Stored records:
=======
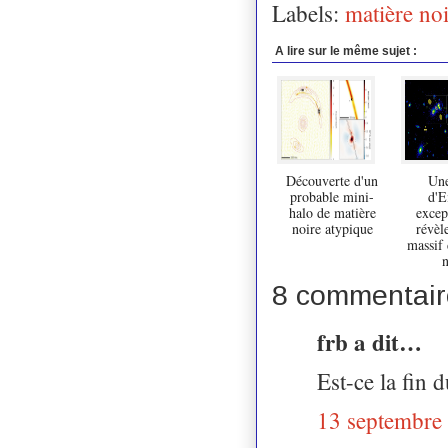
Labels:
matière no
A lire sur le même sujet :
Découverte d'un
Une
probable mini-
d'E
halo de matière
excep
noire atypique
révèl
massif 
n
8 commentair
frb a dit…
Est-ce la fin
13 septembre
=======
WHAT IS NEEDED:
Repeat only what runs from the line holding "halo de matière" to the end of the data, keeping every line exactly as written, first and last included.

RESPONSE TO THE EXERCISE:
halo de matière
excep
noire atypique
révèl
massif 
n
8 commentair
frb a dit…
Est-ce la fin
13 septembre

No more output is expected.